The paper Social Security card has been a staple of American life for nearly a century, but researchers say this bedrock of federal identification is due for a digital update in the face of clever cybercriminals.
“Modernizing the [Social Security number] gives the U.S. an opportunity to fix one of the internet’s most pressing problems: authentication,” according to an October report from McAfee and the Center for Strategic and International Studies.
The report comes as cybercriminals have preyed on the nine-digit number. Anywhere between 60 to 80 percent of Social Security numbers had been reported stolen by 2015, and there have been more large-scale breaches since, according to the study.
Addressing the need to secure an identifier that was never designed to participate in digital commerce would help “to create the trusted foundation for innovation in improved authentication of identity.”

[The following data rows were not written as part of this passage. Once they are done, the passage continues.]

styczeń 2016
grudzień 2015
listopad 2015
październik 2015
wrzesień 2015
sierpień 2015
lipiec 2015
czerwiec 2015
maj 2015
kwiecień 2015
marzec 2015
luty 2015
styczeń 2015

“The United States needs to move the Social Security card into the 21st century,” the report said, recommending the solution be a “smart card” that includes an embedded chip like the one now ubiquitous on credit and debit cards.
The chip would supply a proxy number, while the actual Social Security number would be encrypted in a digital “vault.” This way, if the proxy number was compromised, it wouldn’t immediately provide access to all the records tied to the SSN and a new proxy could be generated without having to assign a new SSN.
McAfee and CSIS argued that smart cards would be the best path for modernization because there is already extensive experience with using chip-and-PIN cards on a mass scale, they could be slowly introduced, and they would be easier to implement.
A digital smart card could have similar benefits as two-factor authentication or other types of biometrics that “make life harder for cybercriminals,” according to the report.